Подстерегли нас грамотно. Чуял же я, что не стоит при свете дня на дорогу носа казать, да Эйнар меня переубедил. Не на пустом месте переубедил — надо нам было только с пару миль по открытому проскочить, а потом — лес до самой Секваны (да и по другому берегу — тоже). И время-то раннее: едва-едва рассвет бледной голубизной небо окрасил, да алой каймой лежащие над горизонтом облака подчеркнул. На дорогу нашу село околицей выходит, так с него ни единого звука не слышно — первые петухи еще спят, голову под крыло засунув.
Ну, мы и рванули.
Пролетели окраину села, небольшой открытый участок, потом справа под дорогой чахлый заболоченный лесок начался. Торчат из чёрной воды серые голые стволы вперемешку с редкими кустами, да исковерканными больными деревцами. Вот воды справа поменьше стало, лес на лес походить начал, еще полмили — загустеет, дорогу накрыв, налево расползётся, а заодно и нас от глаз посторонних скроет. Я уж решил, что проскочили, да ошибся — мелькнулась мне какая-то возня в кустах, мимо которых мы на полном скаку летели. Мелькнулась, да позади осталась, но я повнимательней к поджидающей нас спасительной тени пригляделся и лошадь осадил. Обернулся назад, предупреждая уже готовый сорваться с губ Эйнара вопрос, сказал коротко:
— Засада.
А уже и без слов понятно — вон, выбираются на дорогу в паре версов за нами четверо… нет пятеро типов с арбалетами в руках. Бросил быстрый взгляд в сторону леса — так и есть — трое конных, лошадей нахлёстывают, торопятся мышеловку поскорей захлопнуть. К лукам сёдел с обеих сторон опять же арбалеты приторочены, поклясться готов — уже снаряжённые и взведённые. Грамотно, что говорить — тем, что справа в засаде сидели, наверняка полагалось еще из кустов нас болтами угостить, вот только они нас явно прозевали. Но автор плана такую возможность предусмотрел. Сейчас подберутся с обеих сторон поближе и перестреляют, как хорьков в канаве.
А вот хер вам!
— Твои те, что от леса скачут, — бросил я Эйнару, кобылку свою разворачивая, — у них по два арбалета взведённых, подберись поближе. Конем прикрывайся.

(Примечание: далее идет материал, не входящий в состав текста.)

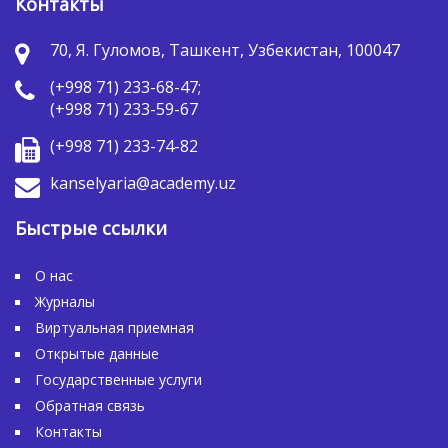
Контакты
70, Я. Гуломов, Ташкент, Узбекистан, 100047
(+998 71) 233-68-47;
(+998 71) 233-59-67
(+998 71) 233-74-82
kanselyaria@academy.uz
Быстрые ссылки
О нас
Журналы
Виртуальная приемная
Открытые данные
Государственные услуги
Обратная связь
Контакты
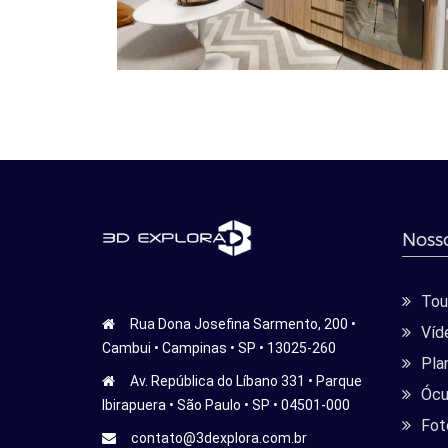
Nosso
Tour
Rua Dona Josefina Sarmento, 200 •
Víd
Cambui • Campinas • SP • 13025-260
Pla
Av. República do Líbano 331 • Parque
Ócu
Ibirapuera • São Paulo • SP • 04501-000
Fot
contato@3dexplora.com.br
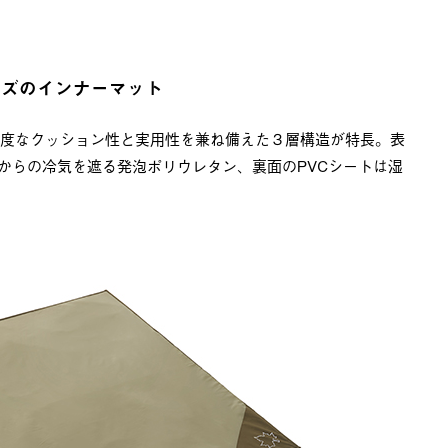
イズのインナーマット
適度なクッション性と実用性を兼ね備えた３層構造が特長。表
からの冷気を遮る発泡ポリウレタン、裏面のPVCシートは湿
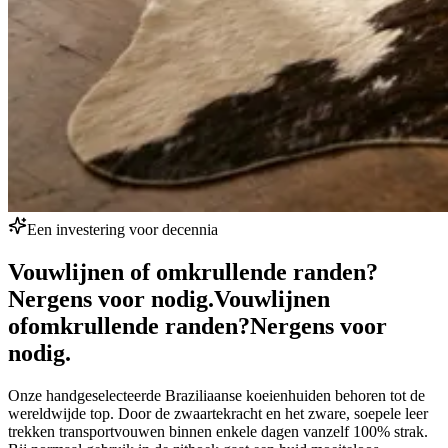
Een investering voor decennia
Vouwlijnen of omkrullende randen?
Nergens voor nodig.
Vouwlijnen
of
omkrullende randen?
Nergens voor
nodig.
Onze handgeselecteerde Braziliaanse koeienhuiden behoren tot de
wereldwijde top. Door de zwaartekracht en het zware, soepele leer
trekken transportvouwen binnen enkele dagen vanzelf 100% strak.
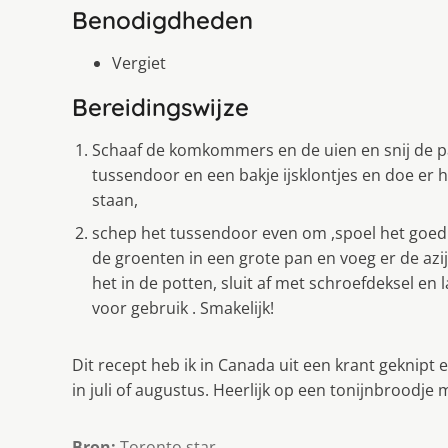
Benodigdheden
Vergiet
Bereidingswijze
Schaaf de komkommers en de uien en snij de pap
tussendoor en een bakje ijsklontjes en doe er h
staan,
schep het tussendoor even om ,spoel het goed a
de groenten in een grote pan en voeg er de azij
het in de potten, sluit af met schroefdeksel en
voor gebruik . Smakelijk!
Dit recept heb ik in Canada uit een krant geknipt e
in juli of augustus. Heerlijk op een tonijnbroodje 
Bron:
Toronto star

Что-то проворчал в ответ Эйнар, но я уже поднял лошадь в галоп и его не услышал.
Зашевелились, лихоимцы, арбалеты повскидывали — но без суеты, спокойно, некоторые даже с ленцой — так куда торопиться, мне еще секунд пять до них скакать, а я у них — как на тарелочке. Ну, это они так думают. Я же сейчас не думаю ни о чём — некогда.

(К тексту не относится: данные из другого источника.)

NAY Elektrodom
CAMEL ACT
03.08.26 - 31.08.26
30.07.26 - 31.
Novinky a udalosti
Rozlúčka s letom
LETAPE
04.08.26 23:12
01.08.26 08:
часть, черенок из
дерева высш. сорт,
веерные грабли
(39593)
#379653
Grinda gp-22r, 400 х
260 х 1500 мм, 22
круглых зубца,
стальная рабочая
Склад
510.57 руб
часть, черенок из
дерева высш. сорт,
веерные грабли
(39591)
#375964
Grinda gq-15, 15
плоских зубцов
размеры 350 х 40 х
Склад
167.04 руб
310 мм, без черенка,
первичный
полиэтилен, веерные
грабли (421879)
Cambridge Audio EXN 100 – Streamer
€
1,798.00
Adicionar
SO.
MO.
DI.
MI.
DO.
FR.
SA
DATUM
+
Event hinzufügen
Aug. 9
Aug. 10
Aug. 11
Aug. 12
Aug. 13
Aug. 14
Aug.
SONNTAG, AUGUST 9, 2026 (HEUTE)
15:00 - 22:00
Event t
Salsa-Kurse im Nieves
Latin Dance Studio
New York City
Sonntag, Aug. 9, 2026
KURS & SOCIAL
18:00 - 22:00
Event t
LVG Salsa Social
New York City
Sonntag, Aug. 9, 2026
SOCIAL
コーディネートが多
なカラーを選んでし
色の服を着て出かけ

Я всю ситуацию в голове держу, каждый звук и каждое движение вокруг примечаю. Вот воздух, тягучий и густой, как вода, шевелит конскую гриву и поглаживает её прядями мою щеку (я пригнулся, чтобы выцелить меня сложнее было). Вот — «ток-ток… тц-ток-ток» — цокают копыта лошади, подкова на левой передней ноге расхлябалась и болтается. Двое арбалетчиков уже меня выцелили, но стрелять не торопятся — колеблются. В глазах у них недоумённое ожидание — спросишь, — «чего ждешь?» — и не ответит, потому как сам не знает: никто не стреляет, команды нет, а по собственному почину стрелять не привык. Вот выстрелит кто первый — эти в тот же миг тетивы поспускают. Не профессионалы — те бы вразнобой стреляли. Да и вообще — шваль, отребье. Отдеты — кто во что, а у крайнего слева аж босые коленки сквозь прорехи штанов сверкают. Лесные братья — вот кто это — разбойники, то есть. Теперь-то понятно, почему их так мало — кто с егерями знакомый постеснялся бы восьмером только засаду на меня городить.